For those of you that are still skeptic, don’t worry; you’ll fit right in. I was worried about this show. A Sci-Fi show about aliens that was made in the early 90s doesn’t sound like it will be all that good. But, The X-Files pulled it off. I think it was helpful to have a character that was skeptical as well. Dana Scully is a medial professional turned FBI agent. She cannot, and will not believe that the paranormal is real, even after seeing all of these cases. Having this character helps reassure viewers that they aren’t crazy for not thinking a serial killer is actually a man eating the fat off of women to feed this need for essential oils (yes, that is an actual episode).
This show is about the paranormal, but as it continues it becomes about corruption and government agendas over finding truth. “The truth is out there,” is the show’s motto and tagline, but is also what keeps Mulder going. Even when in danger, he knows that he must find the truth. This drive to find the truth often gets himself and Scully into trouble, and we all know what happens when partners are in life-or-death situations.

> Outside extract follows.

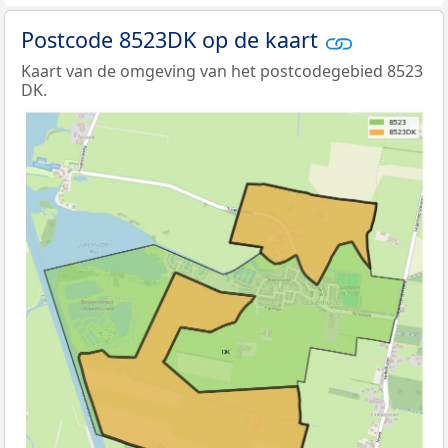
Postcode 8523DK op de kaart
Kaart van de omgeving van het postcodegebied 8523
DK.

Cue the cheesy romance montage
The show starts to give the idea that Mulder and Scully are going to fall in love. This starts with the first episode, the way he looks at the small marks on her back, and carries all the way through season 9.
It does get more progressive, but never is it unbelievable. The writers of The X-Files knew how to make their romance last, and it has even ruined TV relationships for some fans.
So many TV shows put the main characters together too quickly and the show cannot sustain itself after that. Part of the charm of a TV show is the anticipation of a couple getting together. Thankfully this was not one of those, “Let’s rush into it, throw caution to the wind and possibly ruin our friendship and careers because of it,” type of romances. This was a slow progression from friends to “more than friends.”
The only real problem that I had with this show was Mulder’s logic. I understand that, when dealing with the paranormal, logic doesn’t always work. But Mulder has a strange ability to guess exactly what is going on, and even after 5, 6, 7 years of work, people still doubt him.
But… other than this one fault in logic and reasoning (something which the show is not worried about), this is a great show. The stories are new, strange and definitely keep you interested. The multiple plot lines and corrupted characters also tests your ability to keep the facts straight and know whom you can trust.
If you are looking for a new mystery with 90s technology and paranormal theories, this is your show. But if you are looking for a mystery that will put people in jail at the end of each episode, maybe to help you sleep better at night, this is the last show that you should watch.